Re: [boost] [Bloom] review starts on 13th of May

22 May 2025


      El 22/05/2025 a las 19:36, Vinnie Falco escribió:
...
On Thu, May 22, 2025 at 10:09 AM Joaquin M López Muñoz via Boost 
<boost@lists.boost.org> wrote:
In fact I'm somewhat surprised most reviewers haven't asked for
    variations
    of/alternatives to Bloom filters. This can be added to the roadmap if
    the librarygains traction, I guess.
Ideally, variations would have motivating use-cases so their 
performance could be studied in a real-world setting.
> The example in the README could be improved by declaring the
    filter thusly:
    >
    >      using filter =
    boost::bloom::filter<boost::core::string_view, 5>;
    >
    > I don't think it is a good idea to give users an example which
    performs
    > unnecessary copying or allocation.
This is not needed cause the filter (with the exception of
    emplace) does
    not createelements on its own --you comment on this later in the
    review.
It does create the element temporarily.

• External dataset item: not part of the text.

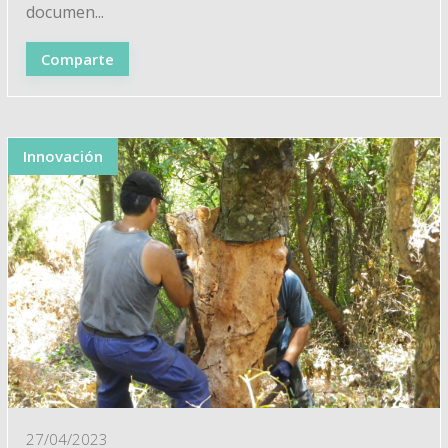
documen...
Comparte
Innovación
27/04/2023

Here, we are constructing a 
`std::string` from `char const*`:
https://github.com/joaquintides/bloom/blob/fabc8698c1053efdfe5336de2d01a4fb3...
This is only because the filter type uses `std::string`. [...]
Ah ok. Yes, a string must be constructed to extract its hash value.
boost::bloom::filter supports heterogeneous lookup, so you can avoid it 
with that,
or use std::string_view to beign with as you pointed out.
...
> I'm puzzled about the terminology. "insert" and "emplace" imply
    that new
    > nodes or array elements of type value_type are being stored.
    This is not
    > the case though, as these objects are hashed and the resulting
    digest is
    > used to algorithmically adjust the filter which is in essence an
    array of
    > bool. `emplace` documentation says that it constructs elements.
The interface mimics that of a container as a way to lower the
    entry barrier
    for new users learning it. But filters are _not_ containers, as
    you've found
    out. Claudio also mentioned this. I'll stress the point in some
    prominent place inthe documentation.
I have the opposite opinion. That the interface should distance itself 
from a typical container interface, otherwise new users may mistakenly 
believe that they behave similarly in terms of resource usage. At 
least when it comes to strings, proper selection of the template 
parameter type seems to be a foot-gun. Maybe there is room for a type 
alias "string_filter" which is tuned for character strings.
I personally don't see the need: if you want to process strings, you have to
be aware of the implications of using std::string vs. std::string_view, 
this is
not something germane to candidate Boost.Bloom per se.
...
BTW, emplace() does construct the element, calculates its hash,
    and then
    throwsit away.
Yeah, this is weird. Why even have the element type? `insert` can in 
theory accept any object which is hashable.
I've been tempted to introduced an insert_hash_value method, but this looks
mighty dangerous for the casual user. As an alternative, one can always 
declare
a filter<std::size_t, ...> and do all the hashing stuff externally.
...
And emplace doesn't seem as valuable for the bloom filter container as 
it is for regular containers, since there are no nodes. That is, 
rather than `emplace(args...)` a user could just as easily write 
`insert(T(args...))`
It's there just for consistency with container APIs. It also supports 
the incredibly
unlikely case of uses-allocator constuction, but this is admittedly not 
a real
motivation:

https://en.cppreference.com/w/cpp/memory/uses_allocator
...
> I think that the array() function(s) need to guarantee that bits
    beyond the
    > capacity but present in the storage will be zeroed out. This way
    they can
    > be serialized deterministically.
Not sure I'm getting you, but the extent of the span returned by
    array()
    is exactlyas wide as capacity() indicates.
What if I construct the filter with say, a prime number of bits like 
137? What happens to the last 7 bits (to bring it up to 144)?
You can _request_ 137 bits, but the resulting capacity will be slightly 
larger
than that to accomodate for the subfilter block size and round up to the 
byte.

Joaquin M Lopez Munoz